那男孩也很懵逼,一直到被解開脖子上的項圈都還愣愣的。
文心悠在旁邊看著不由得皺眉說了一句:“這精神狀態正常嗎?”
那販子好不容易把這蘿底橙賣出去,一聽這話就急了。
“正常!當然正常,妹兒你這話說的,傻子我這也不能賣啊!”
說著把人從地上拽起來,“他這是高興呢,要不是碰到你倆好心人帶他走,他哪兒活得過這個月啊?米維你也是,傻愣著幹什麼?禮儀課上到狗肚子裡去啦?”
男孩這才回神,怯怯地對著她們鞠了一躬:“謝謝姐姐們帶我走,我、我會努力……伺候姐姐們……”
後面的話越說越輕,連慘白的小臉都紅了一片,只是血氣上頭讓那條疤也跟著顏色加深,顯得更猙獰了。
文心悠迅速後退一步,把楚露推上去:“慢著,別‘們’,就她一個。”
他又懵了一下,又對著楚露鞠躬去掉‘們’再重複了一遍。
有點人機。
對面那個也不知道幹啥就支支吾吾的:“啊恩,沒關係,那什麼,我去給你買件衣服,你在這等我別亂跑啊!”
還挺般配。
文心悠在心裡默默吐槽,看了眼他懷裡一直抱著的那隻病蔫蔫的狐狸崽,問販子:
“這是送的?”
販子在寫收據,抽空瞄了一眼擺擺手。
“哦那啊,你們稀罕就一塊兒帶走吧,當贈品了,反正也活不了幾天,小崽子皮軟,到時候扒下來給孩子做個圍脖也挺好。”
文心悠餘光瞥到男孩聽到這話的時候身體顫了顫,把懷裡的狐狸崽抱得更緊了。
確定了所有權,文心悠才走到男孩面前,她比他高半個頭,也比他壯,他大概是有些嚇到了,下意識地往後退了兩步。
“米維是嗎?你不用怕,我不會對你做什麼,把它給我看看,說不定我能治。”
米維小心地抬頭對上她的視線,跟剛剛那雙熱烈又明亮的眼睛不一樣,眼前的女人的眸子平靜又深邃,但同樣沒有任何侵略和審視,是一雙能讓人感到安心的眼睛。
他猶豫了一下,最終還是點了點頭,輕輕地把懷裡的小狐狸遞給了她。
畢竟也養了幾個月的狼崽子了,雖然他們基本不怎麼生病,但一病就病一窩,而且病得還都不太一樣,文心悠也算是被逼成半個獸醫了。

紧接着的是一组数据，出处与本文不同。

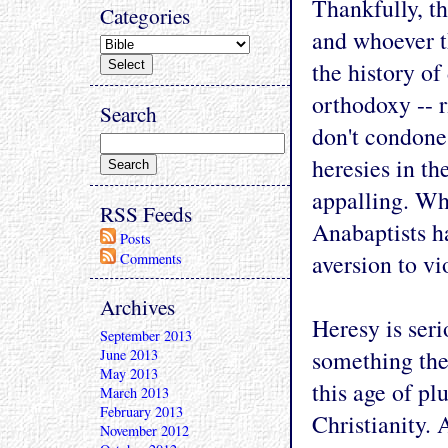
Thankfully, th
Categories
and whoever t
the history of
orthodoxy -- r
Search
don't condone
heresies in th
appalling. Whi
RSS Feeds
Anabaptists ha
Posts
aversion to vi
Comments
Archives
Heresy is seri
September 2013
something the
June 2013
May 2013
this age of pl
March 2013
February 2013
Christianity. 
November 2012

她的奶媽技能也能用在動物身上,但那只是回血用的,病原體不除掉就是治標不治本,希望這隻小傢伙沒什麼大病。
小狐狸睡得很死,被文心悠抱著翻來翻去都不帶哼一聲的,要不是手感還是熱的,她都要覺得自己只是在翻一條圍脖了。
“怪了……”
她皺眉,捏開小狐狸的嘴看了一眼,牙也沒事,也沒有很重的異味,肚子也沒有硬塊,屁股也是乾淨的,這別說是有病了,甚至能稱得上十分健康,就像只是單純睡著了。